• _What you need to do_
The word "investigator" marks the lines to report; pull each of them from the listing.

• _Records for the task_
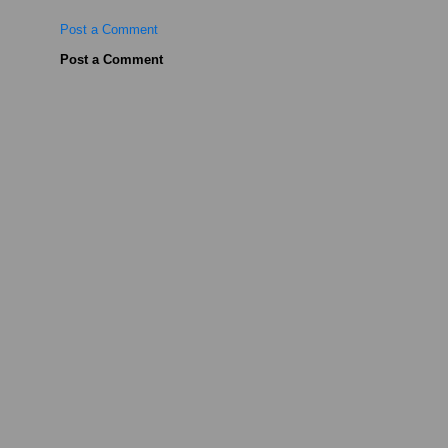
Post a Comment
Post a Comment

---

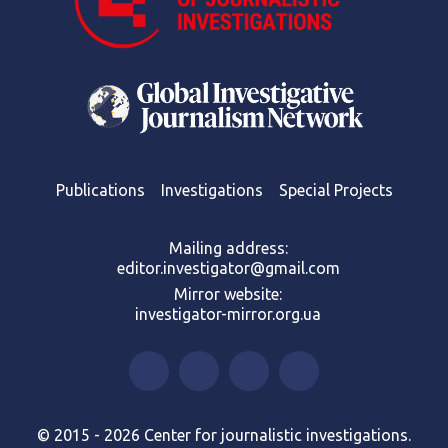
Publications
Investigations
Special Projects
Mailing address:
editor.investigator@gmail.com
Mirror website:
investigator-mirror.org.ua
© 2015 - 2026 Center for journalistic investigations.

• _Answer_
editor.investigator@gmail.com
investigator-mirror.org.ua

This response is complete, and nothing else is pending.